_Problem requirements_
An exact copy of all the data is required, with pictures left out.
Records provided START
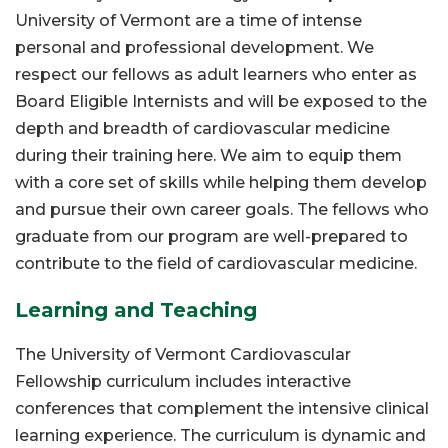
University of Vermont are a time of intense
personal and professional development. We
respect our fellows as adult learners who enter as
Board Eligible Internists and will be exposed to the
depth and breadth of cardiovascular medicine
during their training here. We aim to equip them
with a core set of skills while helping them develop
and pursue their own career goals. The fellows who
graduate from our program are well-prepared to
contribute to the field of cardiovascular medicine.
Learning and Teaching
The University of Vermont Cardiovascular
Fellowship curriculum includes interactive
conferences that complement the intensive clinical
learning experience. The curriculum is dynamic and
Records provided END
_Written solution_
University of Vermont are a time of intense
personal and professional development. We
respect our fellows as adult learners who enter as
Board Eligible Internists and will be exposed to the
depth and breadth of cardiovascular medicine
during their training here. We aim to equip them
with a core set of skills while helping them develop
and pursue their own career goals. The fellows who
graduate from our program are well-prepared to
contribute to the field of cardiovascular medicine.
Learning and Teaching
The University of Vermont Cardiovascular
Fellowship curriculum includes interactive
conferences that complement the intensive clinical
learning experience. The curriculum is dynamic and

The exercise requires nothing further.